A new preprint study shatters the idea that pediatric long COVID is just a mild or different version of the adult form.
It shows that children share the same core immune patterns - and, strikingly, some resemble those seen in chronic infections like HIV.🧵
The paper message is clear - pediatric LC is biologically defined immune dysfunction.
Children display
shifts in monocytes (↑ non-classical, ↓ CCR6),
T cell changes (↑ Tregs, ↓ central memory CD4, exhausted CD8),
exhausted B cells.
At the root lies a failure of antigen-presenting cells (monocytes & dendritic cells).
Normally, they carry viral information to T and B cells. But in LC, they express less CCR6/CCR7 - they can’t migrate properly to lymph nodes or activate adaptive immunity.

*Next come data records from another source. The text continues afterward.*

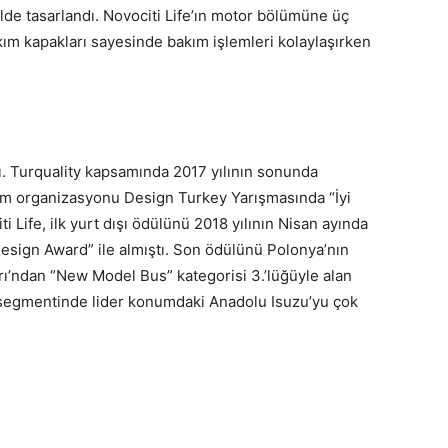
kilde tasarlandı. Novociti Life’ın motor bölümüne üç
kım kapakları sayesinde bakım işlemleri kolaylaşırken
ldı. Turquality kapsamında 2017 yılının sonunda
rım organizasyonu Design Turkey Yarışmasında “İyi
 Life, ilk yurt dışı ödülünü 2018 yılının Nisan ayında
esign Award” ile almıştı. Son ödülünü Polonya’nın
’ndan “New Model Bus” kategorisi 3.’lüğüyle alan
s segmentinde lider konumdaki Anadolu Isuzu’yu çok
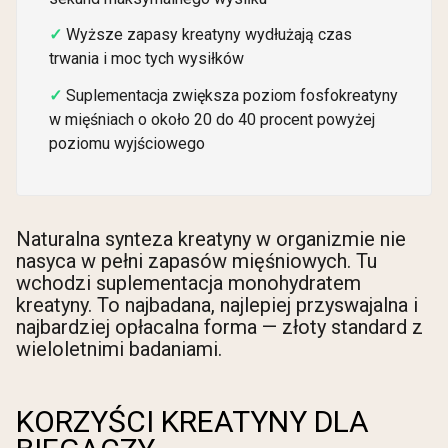
Wyższe zapasy kreatyny wydłużają czas
trwania i moc tych wysiłków
Suplementacja zwiększa poziom fosfokreatyny
w mięśniach o około 20 do 40 procent powyżej
poziomu wyjściowego
Naturalna synteza kreatyny w organizmie nie
nasyca w pełni zapasów mięśniowych. Tu
wchodzi suplementacja monohydratem
kreatyny. To najbadana, najlepiej przyswajalna i
najbardziej opłacalna forma — złoty standard z
wieloletnimi badaniami.
KORZYŚCI KREATYNY DLA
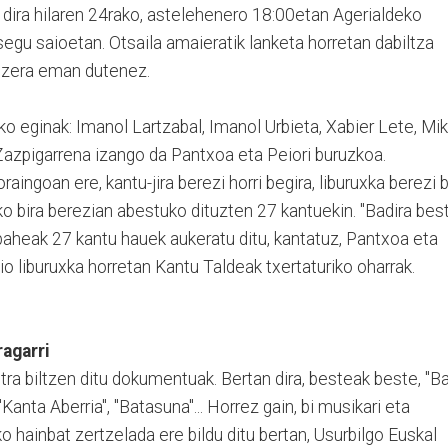
ri dira hilaren 24rako, astelehenero 18:00etan Agerialdeko
egu saioetan. Otsaila amaieratik lanketa horretan dabiltza
ditzera eman dutenez.
o eginak: Imanol Lartzabal, Imanol Urbieta, Xabier Lete, Mik
Zazpigarrena izango da Pantxoa eta Peiori buruzkoa.
ingoan ere, kantu-jira berezi horri begira, liburuxka berezi 
uko bira berezian abestuko dituzten 27 kantuekin. "Badira bes
baheak 27 kantu hauek aukeratu ditu, kantatuz, Pantxoa eta
o liburuxka horretan Kantu Taldeak txertaturiko oharrak.
ragarri
tra biltzen ditu dokumentuak. Bertan dira, besteak beste, "Ba
"Kanta Aberria", "Batasuna"... Horrez gain, bi musikari eta
ko hainbat zertzelada ere bildu ditu bertan, Usurbilgo Euskal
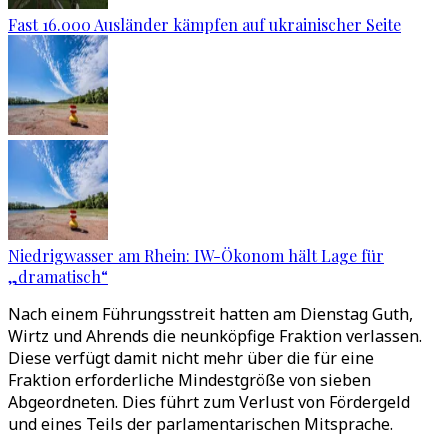
Fast 16.000 Ausländer kämpfen auf ukrainischer Seite
Niedrigwasser am Rhein: IW-Ökonom hält Lage für
„dramatisch“
Nach einem Führungsstreit hatten am Dienstag Guth,
Wirtz und Ahrends die neunköpfige Fraktion verlassen.
Diese verfügt damit nicht mehr über die für eine
Fraktion erforderliche Mindestgröße von sieben
Abgeordneten. Dies führt zum Verlust von Fördergeld
und eines Teils der parlamentarischen Mitsprache.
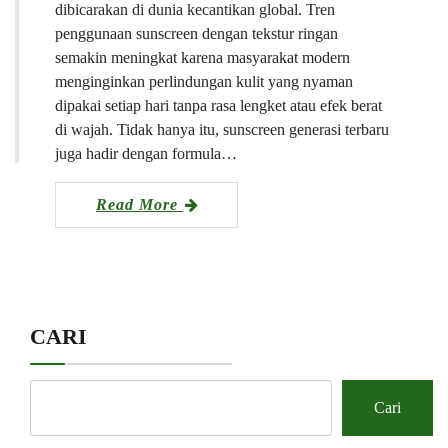
dibicarakan di dunia kecantikan global. Tren
penggunaan sunscreen dengan tekstur ringan
semakin meningkat karena masyarakat modern
menginginkan perlindungan kulit yang nyaman
dipakai setiap hari tanpa rasa lengket atau efek berat
di wajah. Tidak hanya itu, sunscreen generasi terbaru
juga hadir dengan formula…
Read More
CARI
Cari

“Suppressed expression of CCR6 and CCR7… could impair antigen presentation and adaptive immunity.”
The consequence?
B cells don’t mount a strong antibody response.
Children with LC had significantly lower anti-RBD IgG and IgA titers, and their antibodies neutralized the virus less effectively.
The virus can persist in tissues, like the gut.
Meanwhile, T and NK cells become hyperactivated.
On the surface this looks like a strong immune defense. But in reality, it’s a dead end.
These cells show exhaustion markers (PD1, CD57, CD38, HLA-DR↑).
“Elevated expression of activation and exhaustion markers…”
A vicious cycle?
Persistence - activation - exhaustion - persistence again.
And here’s the striking part - the authors explicitly point to parallels with HIV.
“Elevated CXCR3 expression on CD8 TCM has also been reported in people living with HIV-1, suggesting a shared trait of chronic viral infections.”
The same is true for B cells.
Cluster 15 B cells show an exhausted-like phenotype -
“…commonly observed in chronic viral infections such as HIV-1.”
SARS-CoV-2 can imprint the immune system in children in ways that mimic chronic viral disease.
In pediatric LC, CD8 stem-cell like memory T cells (TSCM) decreased, while central memory T cells (TCM) increased.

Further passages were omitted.